Este parafuso é fácil de identificar pois percebe-se que faz força de encontro ao dropout (ou a
qualquer parte que exerce pressão no dito).

Os limitadores
Concentremo-nos então no “L” e no “H”. Ambos são limitadores de curso. Melhor,
parametrizam de onde até onde o desviador pode “navegar”. De “L” até “H”.
Do carreto mais lento “L”(low) que por sinal é o maior e o que está mais próximo dos raios da
roda, até ao carreto mais veloz “H”(high) que é o carreto mais pequeno e que fica na parte
externa da cassete. No fundo eles indicam ao braço do desviador (aquele mecanismo que
transporta os dois roletes para a esquerda e para a direita) que o caminho correcto está
garantidamente situado entre aqueles dois limites.
Para além deste percurso temos de um lado os raios (quando a corrente cai para lá ficamos
com um ar muito feliz) e do outro lado temos a ponta das escoras traseiras para onde a
corrente normalmente não cai mas, quando usamos o carreto pequeno, faz um ruído
desagradável que, a manter-se, acaba por riscar e posteriormente danificar o quadro da
bicicleta.
Como é que devemos então “calibrar” estes dois limites?
Para facilitar a compreensão vamos afiná-los sem corrente. Depois logo explico como se faz
com corrente.
Quando se coloca um desviador novo na bicicleta (operação que se faz sem corrente embora
seja viável fazê-lo com a corrente no sítio) a mola, na sua posição de descanso, empurra o
braço e os roletes para um dos extremos da cassete.
Se o desviador for de mola, dita “normal”, aquele conjunto é empurrado para o carreto mais
pequeno, se for de mola “invertida” (exclusivo de alguns desviadores da Shimano) o tal braço e
roletes são enviados para o carreto maior, junto aos raios.
O assunto começa a ficar controlado. Como?
Deixa que a mola faça o seu trabalho. Soltando o cabo do parafuso que o prende, a mola
encosta-se a um dos extremos da cassete.
a) Se for uma mola normal teremos o tal braço empurrado para o carreto pequeno. Com uma
chave estrela (uma chave de fendas também serve, na maior parte dos casos) colocada no
parafuso “H” e girando-a para um lado e para o outro apruma (ou alinha, como queiras) os
roletes com o carreto.
b) Se for uma mola invertida fazes exactamente o mesmo mas, neste caso, no parafuso “L” e,
consequentemente, no carreto grande (junto aos raios).
Afinado que está o “ponto morto” da mola prossigamos para o outro extremo.
a) Mola normal: com a mão que tiveres disponível e com alguma firmeza empurra o braço de
roletes para junto dos raios e, com a tal chave, aperta e desaperta o parafuso “L” até que
consigas alinhar os roletes com o carreto grande da cassete.
b) No caso do desviador ser invertido, com a mão disponível puxamos, com firmeza, o braço de
roletes para as escoras e com a chaves rodamos o parafuso “H” até os roletes estarem
perfeitamente alinhados com o carreto pequeno.

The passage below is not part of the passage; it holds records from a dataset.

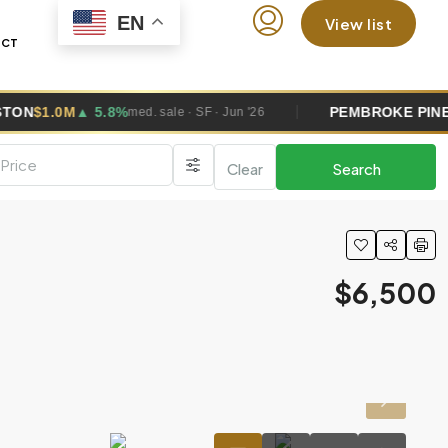
EN
View list
ACT
.8%
PEMBROKE PINES
$685K
▼ 0.4
med. sale · SF · Jun '26
Clear
Search
$6,500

Podem não acreditar mas o desviador está, neste momento, perfeitamente enquadrado com a
cassete.
Se te lembras, para facilitar a perceberes a filosofia da “coisa”, sugeri fazeres o trabalho sem a
corrente. Se o fizeres com corrente o objectivo é exactamente o mesmo e nem por isso é mais
difícil.
Basta que tenhas o cuidado de puxares a corrente, no pedaleiro, para o lado que estás a fazer
o ajuste e assim a corrente não fica a exercer pressão no braço de roletes dificultando dessa
forma a nossa visão do alinhamento pretendido.
O ajuste do cabo
Na parte inferior do corpo do desviador existe um parafuso por onde tem de passar o cabo que
vem do manípulo e tem por função manter o cabo tenso.

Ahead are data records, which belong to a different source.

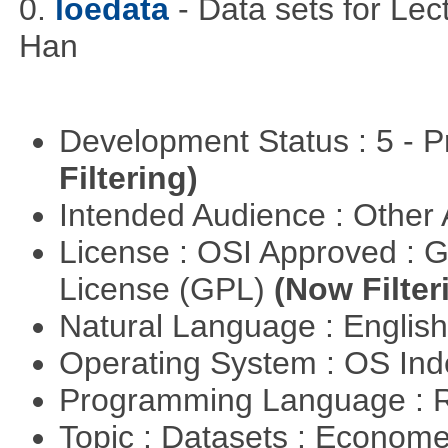
0.
loedata
- Data sets for Le
Han
Development Status : 5 - P
Filtering)
Intended Audience : Other
License : OSI Approved : 
License (GPL)
(Now Filter
Natural Language : Englis
Operating System : OS In
Programming Language : 
Topic : Datasets : Econome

No manípulo de onde sai o cabo atrás referido, coloca a mudança a que corresponde a mola
no seu ponto morto. Como?
Se for um desviador de mola normal coloca o manípulo na mudança mais alta, carreto mais
pequeno. Se o desviador for de mola invertida coloca o manipulo na mudança mais leve,
carreto maior. Desta forma estás, em qualquer dos casos, a colocar a mola do desviador no
seu ponto morto (sem tensão).
Com a mola do desviador sem acção (morta) esticamos o cabo com um alicate e, com ele
esticado e com a chave adequada, prendemo-lo ao corpo do desviador através do tal parafuso.
Agora só falta dar-lhe a tensão adequada. E como?
Vejamos. Em todos os manípulos existem, exactamente onde a bicha termina (ou começa,
como queiras) umas pecinhas rotativas (afinadores) que servem para aumentar ou diminuir a
tensão do cabo. Se as desapertares (sentido anti-horário) aumentas a tensão do cabo e viceversa.
Importante: antes de prenderes o cabo ao corpo do desviador deves “fechar” (apertando,
rodando no sentido dos ponteiros do relógio) quase totalmente (depois de todo fechado alivia
uma volta e meia) os referidos afinadores.
O sucesso
Neste momento tens a mola do desviador traseiro no ponto morto (independentemente do tipo
de desviador) e os afinadores (tanto o do manípulo como o do desviador, quando existe)
praticamente todo fechado. No pedaleiro, coloca a corrente no prato do meio (ou no prato
pequeno, caso só tenha dois pratos).
Agora mete uma mudança no manípulo que comanda o desviador traseiro (apenas um clique)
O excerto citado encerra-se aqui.